'''

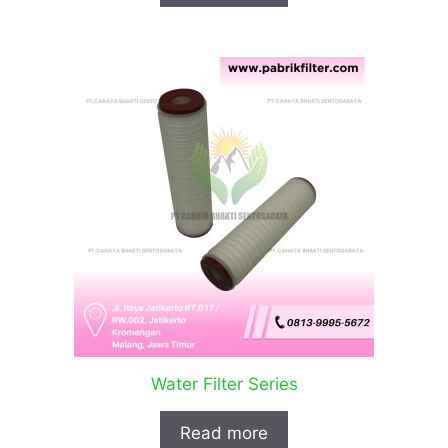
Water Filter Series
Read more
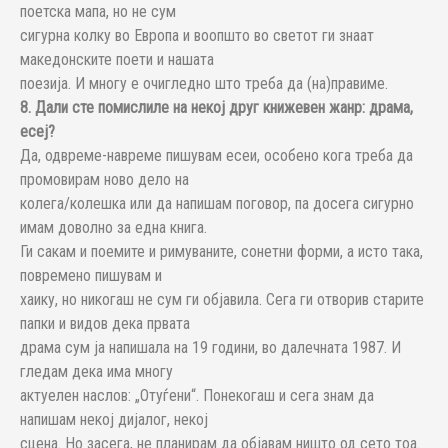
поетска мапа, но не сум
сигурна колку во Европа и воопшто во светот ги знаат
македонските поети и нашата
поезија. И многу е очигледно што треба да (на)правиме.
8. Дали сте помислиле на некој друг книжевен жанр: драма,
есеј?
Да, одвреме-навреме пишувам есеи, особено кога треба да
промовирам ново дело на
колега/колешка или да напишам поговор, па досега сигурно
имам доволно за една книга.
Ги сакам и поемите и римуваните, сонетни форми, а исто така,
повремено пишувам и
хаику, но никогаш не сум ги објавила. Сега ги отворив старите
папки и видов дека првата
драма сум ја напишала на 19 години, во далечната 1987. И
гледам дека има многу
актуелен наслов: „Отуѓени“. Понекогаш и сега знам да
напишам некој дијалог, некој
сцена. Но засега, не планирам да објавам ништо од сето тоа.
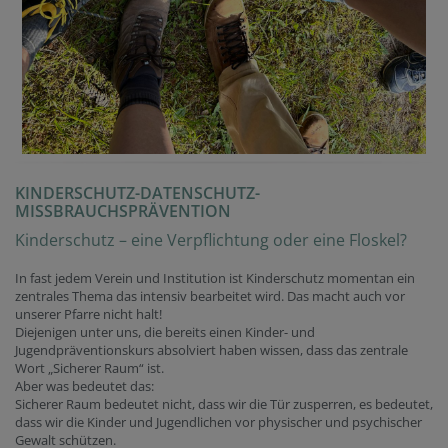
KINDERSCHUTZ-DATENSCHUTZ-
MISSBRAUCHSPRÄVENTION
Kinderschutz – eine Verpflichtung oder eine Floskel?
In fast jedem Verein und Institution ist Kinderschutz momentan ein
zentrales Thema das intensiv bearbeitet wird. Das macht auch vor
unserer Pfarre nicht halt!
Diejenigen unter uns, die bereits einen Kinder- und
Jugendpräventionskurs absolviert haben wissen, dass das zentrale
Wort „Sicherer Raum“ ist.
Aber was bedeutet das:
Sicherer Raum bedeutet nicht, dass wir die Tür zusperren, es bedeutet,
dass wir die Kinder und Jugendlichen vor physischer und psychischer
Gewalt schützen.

'''
'''

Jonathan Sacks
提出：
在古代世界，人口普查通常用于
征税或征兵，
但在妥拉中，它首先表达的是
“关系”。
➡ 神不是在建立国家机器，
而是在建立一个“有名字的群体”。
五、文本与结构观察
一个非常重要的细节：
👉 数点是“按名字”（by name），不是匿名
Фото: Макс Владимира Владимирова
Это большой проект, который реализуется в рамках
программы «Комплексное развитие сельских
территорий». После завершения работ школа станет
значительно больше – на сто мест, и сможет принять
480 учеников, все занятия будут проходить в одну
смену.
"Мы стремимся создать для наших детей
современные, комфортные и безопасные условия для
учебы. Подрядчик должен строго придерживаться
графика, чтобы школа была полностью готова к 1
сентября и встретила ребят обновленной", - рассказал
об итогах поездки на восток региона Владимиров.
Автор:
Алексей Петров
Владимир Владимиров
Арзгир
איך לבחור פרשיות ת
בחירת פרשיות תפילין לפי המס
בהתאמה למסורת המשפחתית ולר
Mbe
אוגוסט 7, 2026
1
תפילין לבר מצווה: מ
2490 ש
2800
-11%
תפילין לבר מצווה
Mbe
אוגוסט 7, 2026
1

'''

[TASK DESCRIPTION]:
Would you please write out, exactly and with no other lines, the stretch of the listing above from the line containing "промовирам ново дело на" through the line containing "гледам дека има многу"?

[THE COMPLETED TASK]:
промовирам ново дело на
колега/колешка или да напишам поговор, па досега сигурно
имам доволно за една книга.
Ги сакам и поемите и римуваните, сонетни форми, а исто така,
повремено пишувам и
хаику, но никогаш не сум ги објавила. Сега ги отворив старите
папки и видов дека првата
драма сум ја напишала на 19 години, во далечната 1987. И
гледам дека има многу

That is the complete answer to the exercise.